What characteristic would you say links the following individuals: Aristotle, Leonardo Da Vinci, Nicolaus Copernicus, Nikola Tesla, Marie Curie and Elon Musk?
All successful innovators in their own right, they are also all polymaths. Derived from the Greek ‘polymathēs’, meaning “having learned much”, these individuals all developed specialisms in more than one domain:
Aristotle – politics, biology, metaphysics, logic, ethics, poetry
Leonardo Da Vinci – art, invention, engineering, anatomy, astronomy
Nicolaus Copernicus – astronomy, mathematics, physics, economics
Nikola Tesla – invention, electrical and mechanical engineering, physics
Marie Curie – the only person to win the Noble prize in two sciences, physics and chemistry
Elon Musk – programming, physics, engineering, manufacturing, business
How to become more creative
There has been a long-standing fascination with identifying personality traits that correlate highly with creativity. There may be many that seem to be associated, but the only one that tends to stand up in the literature is that of ‘openness’: people that are open to new ideas and new experiences tend to be more creative. So if we consider the creative process, the first step to becoming more creative is neither to improve idea generation or creative implementation, it is to develop this openness.

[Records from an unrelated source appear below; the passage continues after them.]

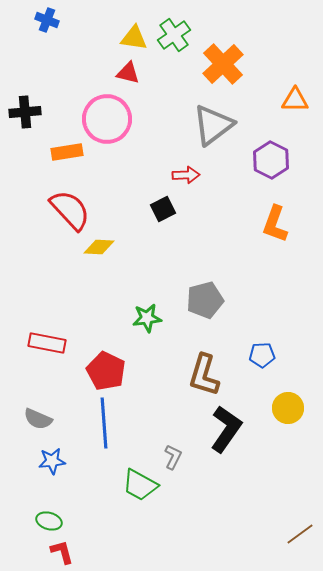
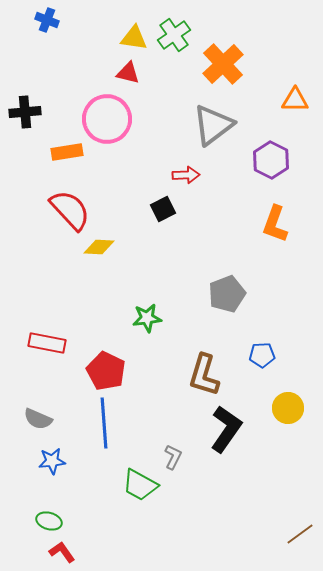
gray pentagon: moved 22 px right, 6 px up; rotated 6 degrees counterclockwise
red L-shape: rotated 20 degrees counterclockwise
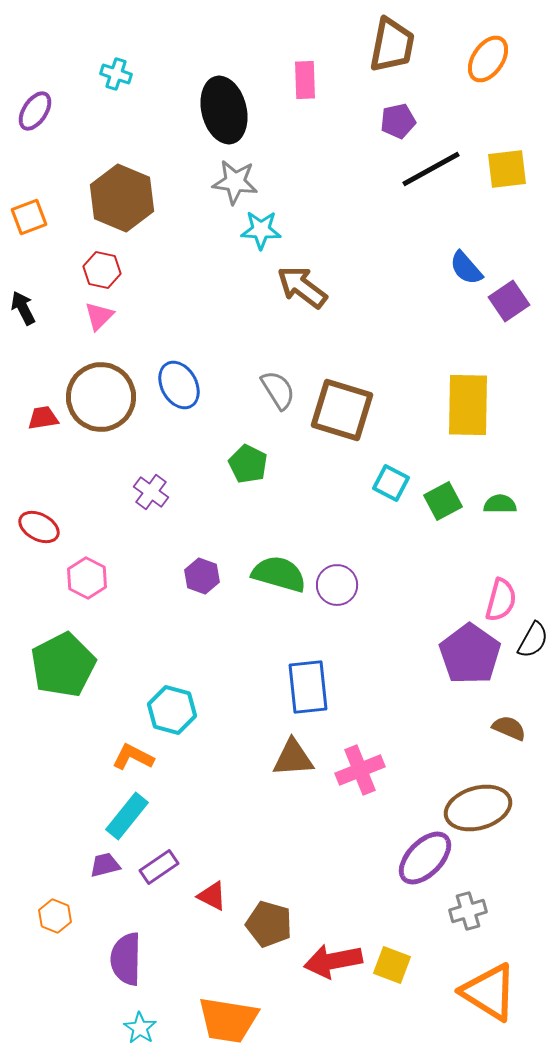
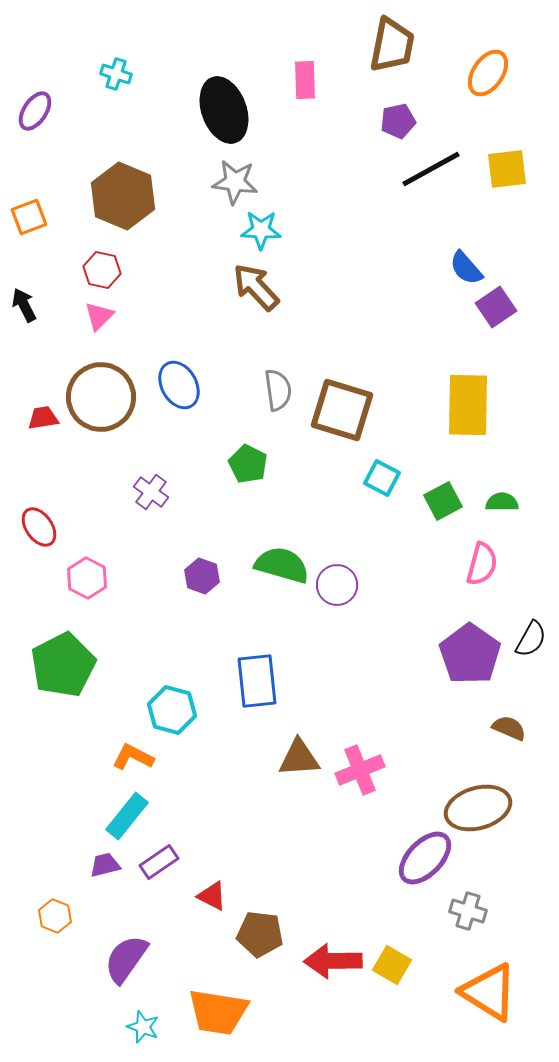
orange ellipse at (488, 59): moved 14 px down
black ellipse at (224, 110): rotated 6 degrees counterclockwise
brown hexagon at (122, 198): moved 1 px right, 2 px up
brown arrow at (302, 287): moved 46 px left; rotated 10 degrees clockwise
purple square at (509, 301): moved 13 px left, 6 px down
black arrow at (23, 308): moved 1 px right, 3 px up
gray semicircle at (278, 390): rotated 24 degrees clockwise
cyan square at (391, 483): moved 9 px left, 5 px up
green semicircle at (500, 504): moved 2 px right, 2 px up
red ellipse at (39, 527): rotated 27 degrees clockwise
green semicircle at (279, 574): moved 3 px right, 9 px up
pink semicircle at (501, 600): moved 19 px left, 36 px up
black semicircle at (533, 640): moved 2 px left, 1 px up
blue rectangle at (308, 687): moved 51 px left, 6 px up
brown triangle at (293, 758): moved 6 px right
purple rectangle at (159, 867): moved 5 px up
gray cross at (468, 911): rotated 33 degrees clockwise
brown pentagon at (269, 924): moved 9 px left, 10 px down; rotated 9 degrees counterclockwise
purple semicircle at (126, 959): rotated 34 degrees clockwise
red arrow at (333, 961): rotated 10 degrees clockwise
yellow square at (392, 965): rotated 9 degrees clockwise
orange trapezoid at (228, 1020): moved 10 px left, 8 px up
cyan star at (140, 1028): moved 3 px right, 1 px up; rotated 12 degrees counterclockwise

The easiest way to do this is to broaden your interests and become a polymath yourself. Creative innovation is often the result of people combining two unrelated concepts, or skills. Pursuing this definition of creativity it becomes quite obvious that polymaths have the upper hand: they simply have a broader creative palette from which to draw. So, to become more creative:
- Become a multi-disciplinarian
- Enter and cross new domains
- Cultivate broad interests and engage your curiosity
- Always be learning and researching
- Collaborate and work with others
- Develop cognitive diversity
5 more benefits of becoming a polymath
In addition to enhancing your creative thinking, here are 5 more benefits of becoming a multi-disciplinarian:
1. You can easily become ‘world class’
Scott Adams, the creator of Dilbert, puts it best:
“If you want something extraordinary [in life], you have two paths:
- Become the best at one specific thing.
- Become very good (top 25%) at two or more things.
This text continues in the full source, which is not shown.